Let’s use an analogy to illustrate the behavioural quirks of stock-picking. Say, you need a new cell phone. There are certain features which are must-have, and other features that you consider useful or attractive. After you’ve narrowed down choices, price is a determining factor: given two gadgets with similar performance, you’ll pick the cheaper.
When it comes to picking a stock, there are some similarities and a couple of key differences in selection process. You’ll certainly look for stocks, with essential features such as good growth rates, sustainability, honest management, etc. You may widen your search rather than narrowing it because many stock-picks start “bottom-up”. The investor notices a company with a strong business model. Upon researching the sector, he discovers other companies with related strengths and weaknesses. That’s one difference.
A bigger difference is the attitude to price. Investors who research several companies with similar performances often pick the most expensive! This holds true on a broader scale as well. Investors choose the more expensive sectors, and more expensive markets, when investing across markets.
One reason for this is the rational belief that the market knows more than you. The premium for one company may be based on variables that you don’t know, or have not considered. A second reason is the statistical basis for momentum investing: stock that have better historical performance tend to perform better in the future because price trends (and presumably, the factors underlying trends) are persistent.
A third reason is that investors draw comfort from strong historical price performance when buying a stock. This is logical if you may want to cash out positions quickly. However, if you really believe in a business and you’re prepared to hold it for the long-term, you should probably be looking for the lowest price you can pay for it.
One area where it doesn’t much make sense to buy stocks trading at a premium is in certain cyclical sectors. Let’s say, you’re interested in industrial metal manufacturers in steel, copper, aluminium, zinc, etc. This is a commodity sector.
One business may be better managed than the others and that business will get a higher premium from the market. However, if the commodity cycle is down, all companies in the sector will be punished and when the cycle is up, every company will make profits. Moreover, purely from a price perspective, the most beaten-down, lowest-priced companies will tend to give the highest returns when the cycle does uptrend. This is well-known.
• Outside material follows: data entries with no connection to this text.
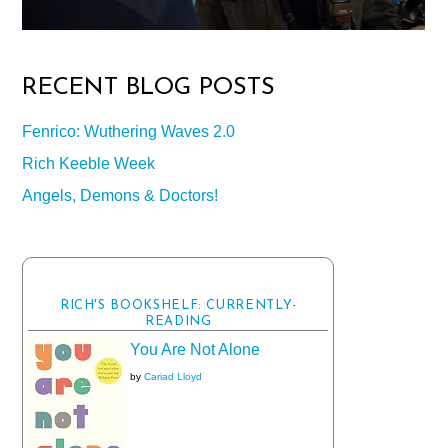
RECENT BLOG POSTS
Fenrico: Wuthering Waves 2.0
Rich Keeble Week
Angels, Demons & Doctors!
RICH'S BOOKSHELF: CURRENTLY-
READING
You Are Not Alone
by
Cariad Lloyd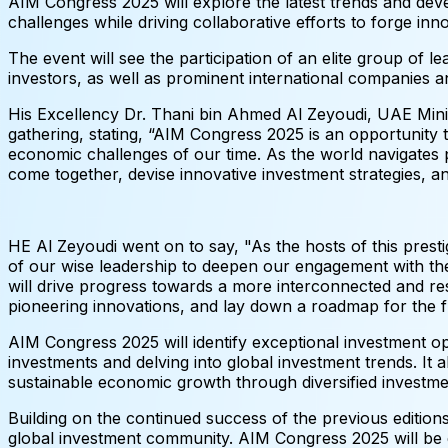
AIM Congress 2025 will explore the latest trends and dev
challenges while driving collaborative efforts to forge in
The event will see the participation of an elite group of l
investors, as well as prominent international companies a
His Excellency Dr. Thani bin Ahmed Al Zeyoudi, UAE Minis
gathering, stating, “AIM Congress 2025 is an opportunity 
economic challenges of our time. As the world navigates p
come together, devise innovative investment strategies, an
HE Al Zeyoudi went on to say, "As the hosts of this prest
of our wise leadership to deepen our engagement with th
will drive progress towards a more interconnected and re
pioneering innovations, and lay down a roadmap for the fu
AIM Congress 2025 will identify exceptional investment opp
investments and delving into global investment trends. It 
sustainable economic growth through diversified investment
Building on the continued success of the previous edition
global investment community. AIM Congress 2025 will be ex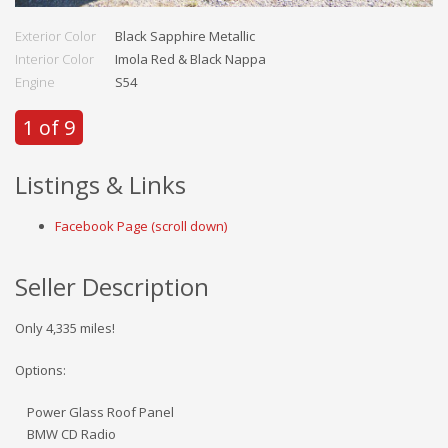
Exterior Color
Black Sapphire Metallic
Interior Color
Imola Red & Black Nappa
Engine
S54
1 of 9
Listings & Links
Facebook Page (scroll down)
Seller Description
Only 4,335 miles!
Options:
Power Glass Roof Panel
BMW CD Radio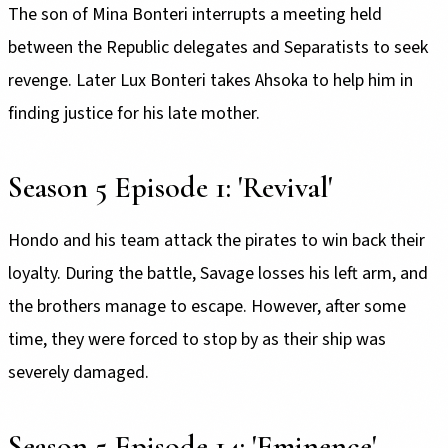
The son of Mina Bonteri interrupts a meeting held
between the Republic delegates and Separatists to seek
revenge. Later Lux Bonteri takes Ahsoka to help him in
finding justice for his late mother.
Season 5 Episode 1: 'Revival'
Hondo and his team attack the pirates to win back their
loyalty. During the battle, Savage losses his left arm, and
the brothers manage to escape. However, after some
time, they were forced to stop by as their ship was
severely damaged.
Season 5 Episode 14: 'Eminence'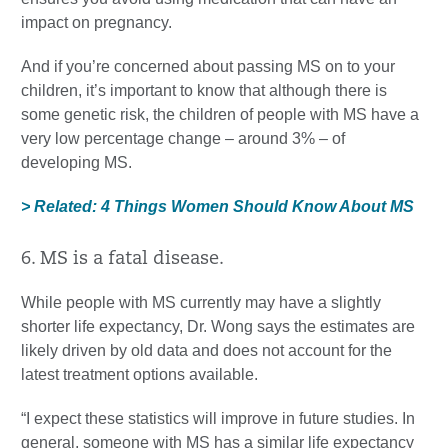
impact on pregnancy.
And if you’re concerned about passing MS on to your
children, it’s important to know that although there is
some genetic risk, the children of people with MS have a
very low percentage change – around 3% – of
developing MS.
> Related: 4 Things Women Should Know About MS
6. MS is a fatal disease.
While people with MS currently may have a slightly
shorter life expectancy, Dr. Wong says the estimates are
likely driven by old data and does not account for the
latest treatment options available.
“I expect these statistics will improve in future studies. In
general, someone with MS has a similar life expectancy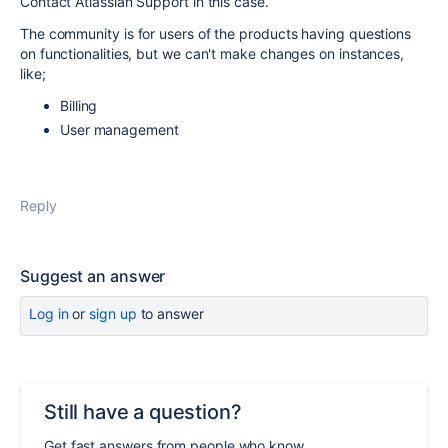
Contact Atlassian Support in this case.
The community is for users of the products having questions
on functionalities, but we can't make changes on instances,
like;
Billing
User management
Reply
Suggest an answer
Log in
or
sign up
to answer
Still have a question?
Get fast answers from people who know.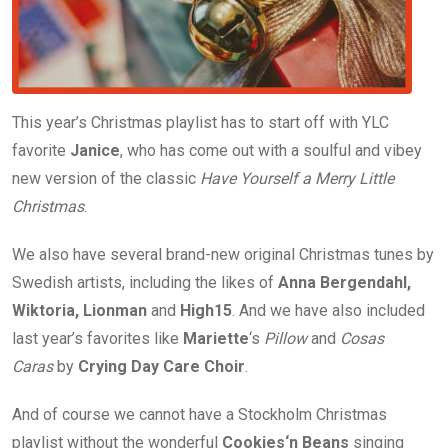
This year’s Christmas playlist has to start off with YLC
favorite
Janice
, who has come out with a soulful and vibey
new version of the classic
Have Yourself a Merry Little
Christmas
.
We also have several brand-new original Christmas tunes by
Swedish artists, including the likes of
Anna Bergendahl,
Wiktoria, Lionman
and
High15
. And we have also included
last year’s favorites like
Mariette
‘s
Pillow
and
Cosas
Caras
by
Crying Day Care Choir
.
And of course we cannot have a Stockholm Christmas
playlist without the wonderful
Cookies‘n Beans
singing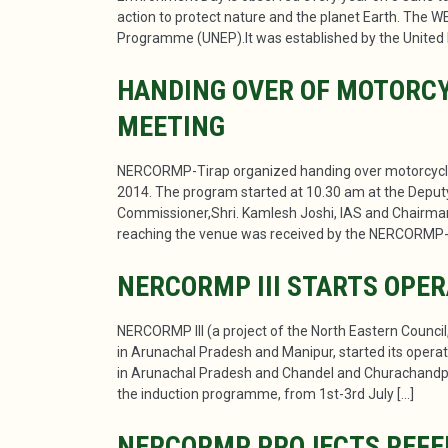
action to protect nature and the planet Earth. The W
Programme (UNEP).It was established by the United 
HANDING OVER OF MOTORCY
MEETING
NERCORMP-Tirap organized handing over motorcyc
2014. The program started at 10.30 am at the Deput
Commissioner,Shri. Kamlesh Joshi, IAS and Chair
reaching the venue was received by the NERCORMP-T
NERCORMP III STARTS OPE
NERCORMP III (a project of the North Eastern Counci
in Arunachal Pradesh and Manipur, started its operat
in Arunachal Pradesh and Chandel and Churachandpu
the induction programme, from 1st-3rd July […]
NERCORMP PROJECTS REFER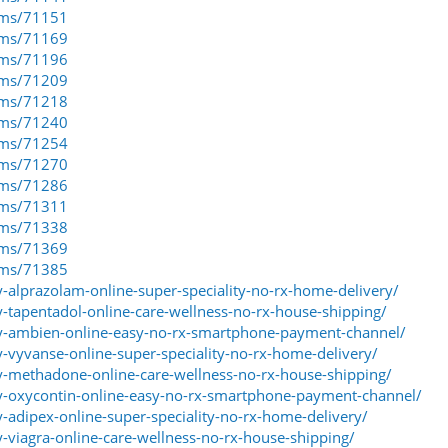
eams/71151
eams/71169
eams/71196
eams/71209
eams/71218
eams/71240
eams/71254
eams/71270
eams/71286
eams/71311
eams/71338
eams/71369
eams/71385
y-alprazolam-online-super-speciality-no-rx-home-delivery/
y-tapentadol-online-care-wellness-no-rx-house-shipping/
uy-ambien-online-easy-no-rx-smartphone-payment-channel/
y-vyvanse-online-super-speciality-no-rx-home-delivery/
uy-methadone-online-care-wellness-no-rx-house-shipping/
uy-oxycontin-online-easy-no-rx-smartphone-payment-channel/
y-adipex-online-super-speciality-no-rx-home-delivery/
y-viagra-online-care-wellness-no-rx-house-shipping/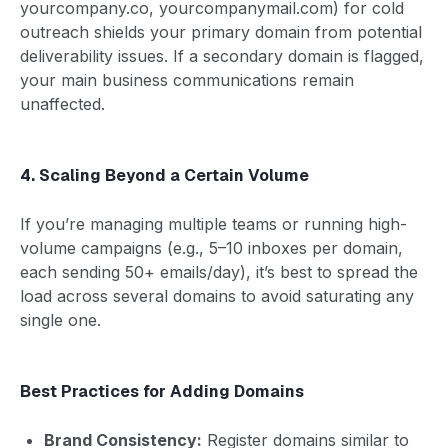
yourcompany.co, yourcompanymail.com) for cold
outreach shields your primary domain from potential
deliverability issues. If a secondary domain is flagged,
your main business communications remain
unaffected.
4. Scaling Beyond a Certain Volume
If you’re managing multiple teams or running high-
volume campaigns (e.g., 5–10 inboxes per domain,
each sending 50+ emails/day), it’s best to spread the
load across several domains to avoid saturating any
single one.
Best Practices for Adding Domains
Brand Consistency:
Register domains similar to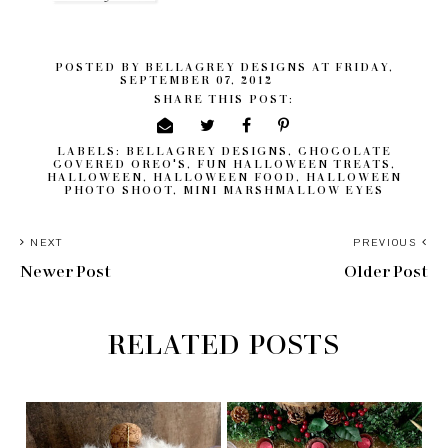
POSTED BY
BELLAGREY DESIGNS
AT
FRIDAY,
SEPTEMBER 07, 2012
SHARE THIS POST:
LABELS:
BELLAGREY DESIGNS
,
CHOCOLATE
COVERED OREO'S
,
FUN HALLOWEEN TREATS
,
HALLOWEEN
,
HALLOWEEN FOOD
,
HALLOWEEN
PHOTO SHOOT
,
MINI MARSHMALLOW EYES
NEXT
PREVIOUS
Newer Post
Older Post
RELATED POSTS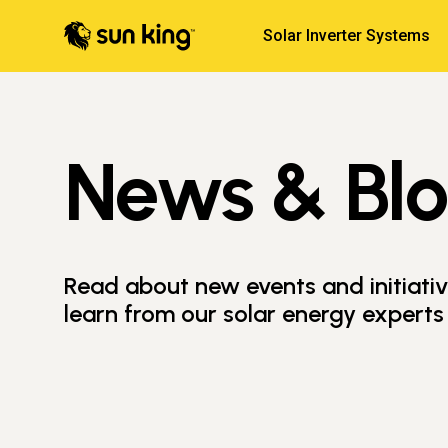
Solar Inverter Systems
News & Bl
Read about new events and initiati
learn from our solar energy experts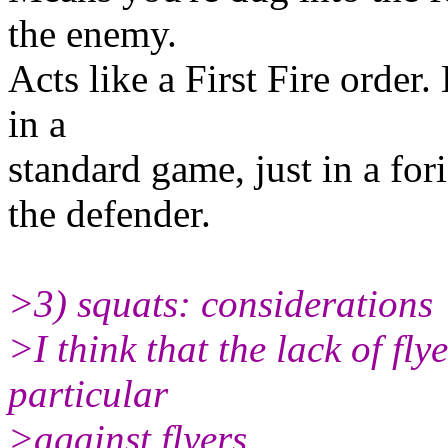
the enemy.
Acts like a First Fire order.
in a
standard game, just in a for
the defender.
>3) squats: considerations
>I think that the lack of fl
particular
>against flyers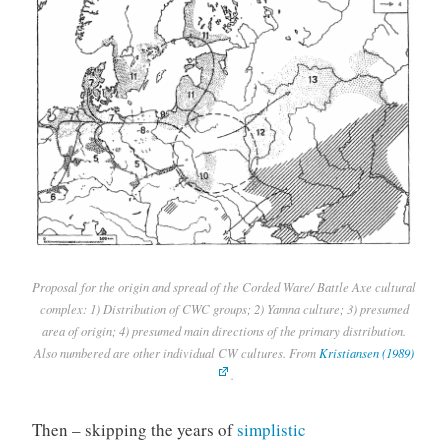
Proposal for the origin and spread of the Corded Ware/ Battle Axe cultural
complex: 1) Distribution of CWC groups; 2) Yamna culture; 3) presumed
area of origin; 4) presumed main directions of the primary distribution.
Also numbered are other individual CW cultures. From
Kristiansen (1989)
.
Then – skipping the years of
simplistic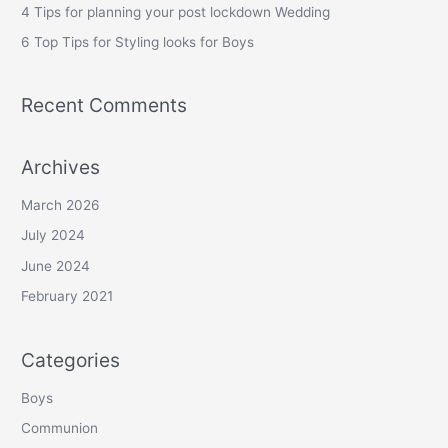
r
4 Tips for planning your post lockdown Wedding
:
6 Top Tips for Styling looks for Boys
Recent Comments
Archives
March 2026
July 2024
June 2024
February 2021
Categories
Boys
Communion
This pattern is true for most cyclical sectors such as aviation, automobiles, and even IT. There may be a sector leader but prices will move in tandem as the cycle shifts. For example, if we look at the current players in the IT sector, there are obvious differences in valuations. However, prices are also highly correlated. When TCS or Infosys is trending up, so are the smaller companies in similar spaces. When an Infosys or TCS goes up, the chances are that the share prices of other IT companies will also rise.
This seems true for automobiles and auto ancillaries too. The two-wheeler segment moves in tandem, so does the tractor segment, and passenger cars, commercial vehicles and ancillaries as well. Sure, there will be leaders but as the old saying goes, “A rising tide lifts all boats”. This is also true for petro stocks. When the price of crude and gas is down, every refiner makes money and vice-versa, every refiner faces margin squeeze when crude is up.
This correlation in price performance is not true for non-cyclicals. In FMCG and pharmaceuticals, for example, the market leader could receive a premium and there may be long periods when prices are not correlated. Only one stock maybe making gains while the others languish. It also doesn’t hold for certain cyclical sectors. For example, there can be a clear difference between price-performance of one heavy engineering outfit, or a leading construction firm, and the other players.
In many cyclical sectors therefore, there is a strong case for looking at the stocks that are trading at low valuations. If the cycle does uptrend, the cheap stocks will give better returns. But in perennial sectors, it seems it may be better to focus on the best business, even if that stock is more expensive than its peers.